Dark/Light Mode
BREAKINGNEWS
Eks Pejabat Kementerian ESDM Bantah Terima Suap Rp 1 M Dari Pengusaha Batu Bara
Kamis, 14 Agustus 2025 21:50 WIB
RM.id Rakyat Merdeka - Kepala Inspektur Tambang, Kementerian Energi Sumber Daya Mineral (ESDM) periode 2022-2024, Sunindyo Suryo Herdadi membantah menerima suap sebesar Rp 1 miliar dari pengusaha batu bara, Hebby Hussie, yang menjadi tersangka kasus dugaan korupsi di Kejaksaan Tinggi (Kejati) Bengkulu.
Bantahan itu disampaikan pengacaranya, Ryan F. Hutabarat menanggapi pemberitaan yang beredar belakangan ini.

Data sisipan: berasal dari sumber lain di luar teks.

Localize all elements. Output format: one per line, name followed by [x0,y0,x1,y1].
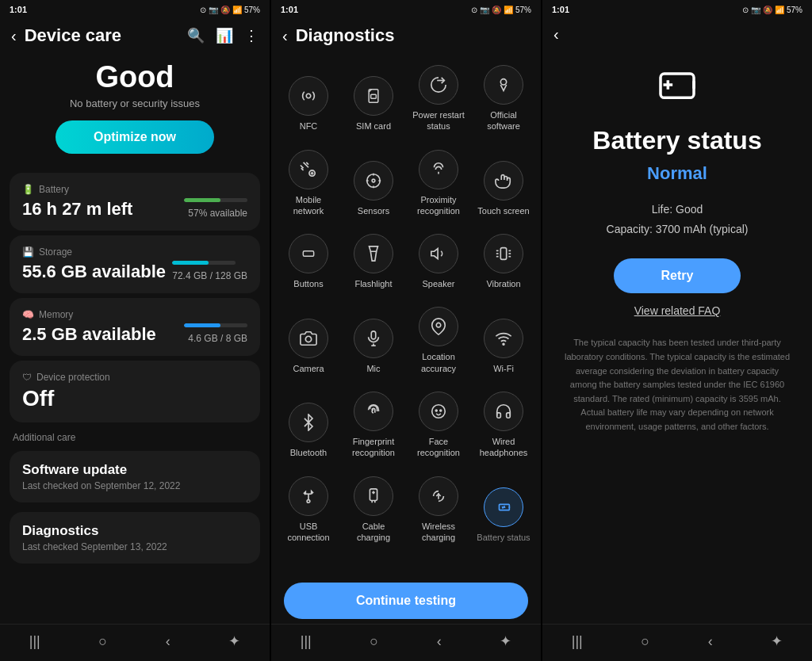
vibration-icon [484,234,523,273]
svg-point-6 [372,179,375,182]
diag-face[interactable]: Face recognition [408,384,469,465]
flashlight-label: Flashlight [354,278,392,289]
flashlight-icon [354,234,393,273]
optimize-button[interactable]: Optimize now [56,120,214,154]
software-update-card[interactable]: Software update Last checked on Septembe… [10,451,260,502]
back-button-2[interactable]: ‹ [282,27,288,45]
nav-home-2[interactable]: ○ [370,633,378,650]
back-button-1[interactable]: ‹ [11,27,17,45]
device-protection-card[interactable]: 🛡 Device protection Off [10,361,260,422]
battery-progress-fill [184,198,220,202]
cards-container: 🔋 Battery 16 h 27 m left 57% available 💾… [0,166,270,624]
sensors-icon [354,161,393,201]
buttons-icon [289,234,328,273]
battery-big-icon [655,63,699,117]
battery-label: 🔋 Battery [22,184,247,195]
mobile-label: Mobile network [281,194,336,217]
nav-recent-2[interactable]: ||| [301,633,312,650]
storage-card[interactable]: 💾 Storage 55.6 GB available 72.4 GB / 12… [10,235,260,293]
svg-point-4 [500,79,506,85]
retry-button[interactable]: Retry [614,258,741,293]
battery-info: Life: Good Capacity: 3700 mAh (typical) [607,200,749,239]
cable-charging-icon [354,476,393,516]
mobile-icon [289,150,328,189]
diag-touch[interactable]: Touch screen [473,142,534,224]
proximity-label: Proximity recognition [411,194,466,217]
diag-wifi[interactable]: Wi-Fi [473,299,534,380]
diag-camera[interactable]: Camera [278,299,339,380]
svg-rect-14 [500,248,506,260]
view-faq-link[interactable]: View related FAQ [634,304,721,317]
diag-official-sw[interactable]: Official software [473,57,534,139]
nav-bixby-3[interactable]: ✦ [771,632,783,650]
diag-bluetooth[interactable]: Bluetooth [278,384,339,465]
battery-status-content: Battery status Normal Life: Good Capacit… [542,50,812,624]
vibration-label: Vibration [486,278,520,289]
nav-home-1[interactable]: ○ [98,633,107,650]
nav-header-2: ‹ Diagnostics [271,19,541,52]
panel-battery-status: 1:01 ⊙ 📷 🔕 📶 57% ‹ Battery status Normal… [541,0,812,661]
wireless-charging-label: Wireless charging [411,521,466,544]
headphones-icon [484,392,523,431]
back-button-3[interactable]: ‹ [553,25,559,44]
speaker-label: Speaker [423,278,455,289]
sensors-label: Sensors [358,205,389,216]
status-icons-2: ⊙ 📷 🔕 📶 57% [471,6,531,14]
diag-power-restart[interactable]: Power restart status [408,57,469,139]
battery-right: 57% available [184,198,247,220]
power-restart-label: Power restart status [411,109,466,132]
status-bar-2: 1:01 ⊙ 📷 🔕 📶 57% [271,0,541,19]
diag-row-2: Mobile network Sensors Proximity recogni… [278,142,534,224]
more-icon-1[interactable]: ⋮ [244,27,259,44]
svg-rect-22 [371,331,376,339]
diag-flashlight[interactable]: Flashlight [343,226,404,296]
diag-headphones[interactable]: Wired headphones [473,384,534,465]
nav-back-btn-3[interactable]: ‹ [708,633,713,650]
wireless-charging-icon [419,476,458,516]
battery-normal-badge: Normal [647,163,707,184]
nav-recent-1[interactable]: ||| [29,633,40,650]
touch-label: Touch screen [477,205,529,216]
diag-cable-charging[interactable]: Cable charging [343,468,404,550]
storage-value: 55.6 GB available [22,262,166,282]
diag-proximity[interactable]: Proximity recognition [408,142,469,224]
battery-card[interactable]: 🔋 Battery 16 h 27 m left 57% available [10,173,260,231]
diag-battery-status[interactable]: Battery status [473,468,534,550]
svg-point-26 [503,343,504,345]
diagnostics-title: Diagnostics [22,523,247,539]
mic-label: Mic [366,363,380,374]
diag-mobile[interactable]: Mobile network [278,142,339,224]
nav-bixby-2[interactable]: ✦ [500,632,511,650]
power-restart-icon [419,65,458,105]
battery-icon: 🔋 [22,184,34,195]
diag-wireless-charging[interactable]: Wireless charging [408,468,469,550]
diag-speaker[interactable]: Speaker [408,226,469,296]
diagnostics-card[interactable]: Diagnostics Last checked September 13, 2… [10,512,260,564]
svg-point-28 [435,410,437,411]
cable-charging-label: Cable charging [346,521,401,544]
face-label: Face recognition [411,436,466,459]
diag-buttons[interactable]: Buttons [278,226,339,296]
nav-bixby-1[interactable]: ✦ [228,632,240,650]
nav-recent-3[interactable]: ||| [572,633,583,650]
diag-fingerprint[interactable]: Fingerprint recognition [343,384,404,465]
location-icon [419,307,458,346]
dp-value: Off [22,386,247,411]
diag-usb[interactable]: USB connection [278,468,339,550]
continue-button[interactable]: Continue testing [284,583,528,619]
chart-icon-1[interactable]: 📊 [216,27,233,44]
memory-card[interactable]: 🧠 Memory 2.5 GB available 4.6 GB / 8 GB [10,298,260,356]
diag-sensors[interactable]: Sensors [343,142,404,224]
battery-disclaimer: The typical capacity has been tested und… [555,336,799,434]
diag-mic[interactable]: Mic [343,299,404,380]
search-icon-1[interactable]: 🔍 [187,27,205,44]
nav-back-btn-1[interactable]: ‹ [166,633,170,650]
nav-home-3[interactable]: ○ [641,633,649,650]
usb-icon [289,476,328,516]
diag-sim[interactable]: SIM card [343,57,404,139]
diag-location[interactable]: Location accuracy [408,299,469,380]
diag-nfc[interactable]: NFC [278,57,339,139]
diag-vibration[interactable]: Vibration [473,226,534,296]
nav-header-1: ‹ Device care 🔍 📊 ⋮ [0,19,270,52]
nav-back-btn-2[interactable]: ‹ [437,633,442,650]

"Bapak Sunindyo tidak pernah terima suap dalam bentuk apa pun, baik berupa uang, fasilitas, maupun barang dari pihak perusahaan," tegas Ryan dalam keterangan tertulis, Kamis (14/8/2025).
Dia menegaskan, pengembalian uang sebesar Rp 180 juta kepada Kejaksaan Tinggi (Kejati) Bengkulu bukan dilakukan kliennya maupun tim pengacara.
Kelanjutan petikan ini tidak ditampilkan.